===== Material provided =====
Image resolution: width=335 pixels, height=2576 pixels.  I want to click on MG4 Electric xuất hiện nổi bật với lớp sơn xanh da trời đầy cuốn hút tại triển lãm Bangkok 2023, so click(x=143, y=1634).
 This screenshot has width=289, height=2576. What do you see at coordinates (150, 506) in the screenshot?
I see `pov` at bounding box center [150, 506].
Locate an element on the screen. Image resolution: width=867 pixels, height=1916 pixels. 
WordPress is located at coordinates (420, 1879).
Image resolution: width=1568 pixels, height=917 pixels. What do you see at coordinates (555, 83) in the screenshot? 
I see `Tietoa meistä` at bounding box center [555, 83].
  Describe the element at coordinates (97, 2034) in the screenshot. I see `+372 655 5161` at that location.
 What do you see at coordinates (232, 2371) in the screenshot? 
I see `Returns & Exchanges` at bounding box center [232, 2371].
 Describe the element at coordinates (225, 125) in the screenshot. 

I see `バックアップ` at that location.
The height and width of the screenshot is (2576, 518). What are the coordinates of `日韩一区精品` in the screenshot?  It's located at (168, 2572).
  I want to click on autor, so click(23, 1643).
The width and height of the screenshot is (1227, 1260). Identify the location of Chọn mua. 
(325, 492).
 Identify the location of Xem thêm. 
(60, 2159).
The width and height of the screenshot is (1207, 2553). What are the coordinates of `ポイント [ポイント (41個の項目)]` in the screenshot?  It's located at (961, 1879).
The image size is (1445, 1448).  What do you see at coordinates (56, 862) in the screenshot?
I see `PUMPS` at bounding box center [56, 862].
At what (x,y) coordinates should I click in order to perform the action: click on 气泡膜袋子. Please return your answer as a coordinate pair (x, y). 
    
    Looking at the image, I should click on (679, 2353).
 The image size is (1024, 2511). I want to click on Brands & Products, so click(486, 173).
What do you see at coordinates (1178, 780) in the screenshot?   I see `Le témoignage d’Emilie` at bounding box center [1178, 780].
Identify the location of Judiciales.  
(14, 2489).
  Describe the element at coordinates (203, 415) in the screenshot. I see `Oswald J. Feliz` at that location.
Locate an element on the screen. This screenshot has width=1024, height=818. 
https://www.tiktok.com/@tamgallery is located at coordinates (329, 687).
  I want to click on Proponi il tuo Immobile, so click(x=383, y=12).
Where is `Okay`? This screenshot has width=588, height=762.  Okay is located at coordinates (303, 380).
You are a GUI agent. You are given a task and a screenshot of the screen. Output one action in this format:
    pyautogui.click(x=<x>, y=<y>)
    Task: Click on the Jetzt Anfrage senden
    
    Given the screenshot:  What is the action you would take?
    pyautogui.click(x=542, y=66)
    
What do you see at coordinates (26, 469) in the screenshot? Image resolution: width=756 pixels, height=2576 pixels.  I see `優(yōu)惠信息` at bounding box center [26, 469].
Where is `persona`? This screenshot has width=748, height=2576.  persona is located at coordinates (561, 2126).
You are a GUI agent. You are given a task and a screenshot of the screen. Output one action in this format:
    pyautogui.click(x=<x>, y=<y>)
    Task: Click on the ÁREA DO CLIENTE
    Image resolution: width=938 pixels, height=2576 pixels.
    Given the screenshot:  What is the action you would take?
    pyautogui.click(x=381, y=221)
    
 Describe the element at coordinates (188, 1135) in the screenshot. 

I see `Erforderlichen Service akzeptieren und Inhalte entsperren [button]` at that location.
=====
(What is needed) Go through the records line by line, and copy each line that holds the string "Where".

(Answer to the problem)
Where is `Okay`? This screenshot has width=588, height=762.  Okay is located at coordinates (303, 380).
Where is `persona`? This screenshot has width=748, height=2576.  persona is located at coordinates (561, 2126).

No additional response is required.